Start of EXTRACTED ENTRIES

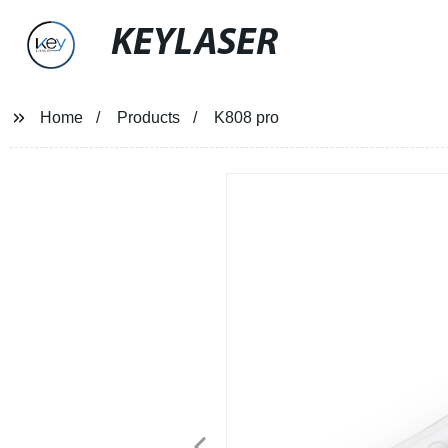
KEYLASER
Home
Products
K808 pro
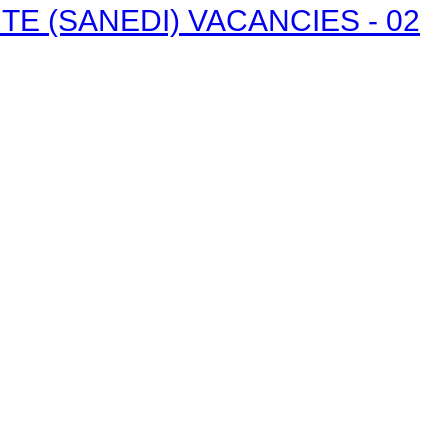
E (SANEDI) VACANCIES - 02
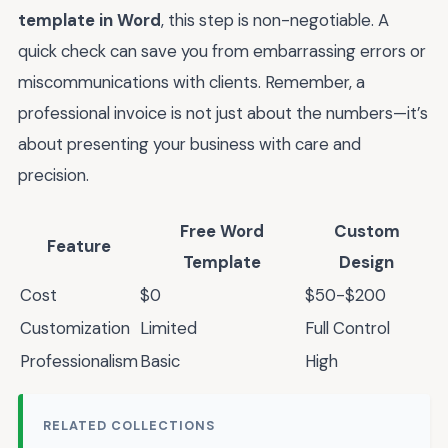
template in Word
, this step is non-negotiable. A
quick check can save you from embarrassing errors or
miscommunications with clients. Remember, a
professional invoice is not just about the numbers—it’s
about presenting your business with care and
precision.
Free Word
Custom
Feature
Template
Design
Cost
$0
$50-$200
Customization
Limited
Full Control
Professionalism
Basic
High
RELATED COLLECTIONS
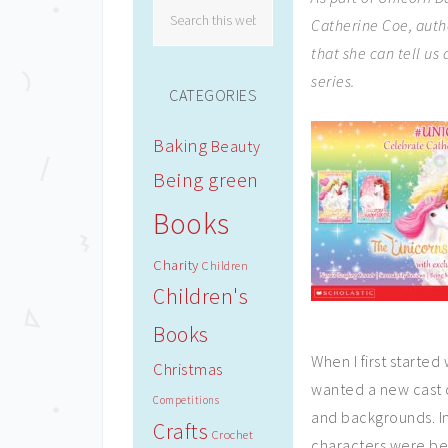
Catherine Coe, auth
that she can tell us
series.
CATEGORIES
Baking
Beauty
Being green
Books
Charity
Children
Children's
Books
When I first started
Christmas
wanted a new cast o
Competitions
and backgrounds. I
Crafts
Crochet
characters were be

End of EXTRACTED ENTRIES

Would you reproduce the listing above exactly, without any of its images?

KEYLASER
Home
Products
K808 pro
E (SANEDI) VACANCIES - 02
template in Word
, this step is non-negotiable. A
quick check can save you from embarrassing errors or
miscommunications with clients. Remember, a
professional invoice is not just about the numbers—it’s
about presenting your business with care and
precision.
Free Word
Custom
Feature
Template
Design
Cost
$0
$50-$200
Customization
Limited
Full Control
Professionalism
Basic
High
RELATED COLLECTIONS
Catherine Coe, auth
that she can tell us
series.
CATEGORIES
Baking
Beauty
Being green
Books
Charity
Children
Children's
Books
When I first started
Christmas
wanted a new cast o
Competitions
and backgrounds. I
Crafts
Crochet
characters were be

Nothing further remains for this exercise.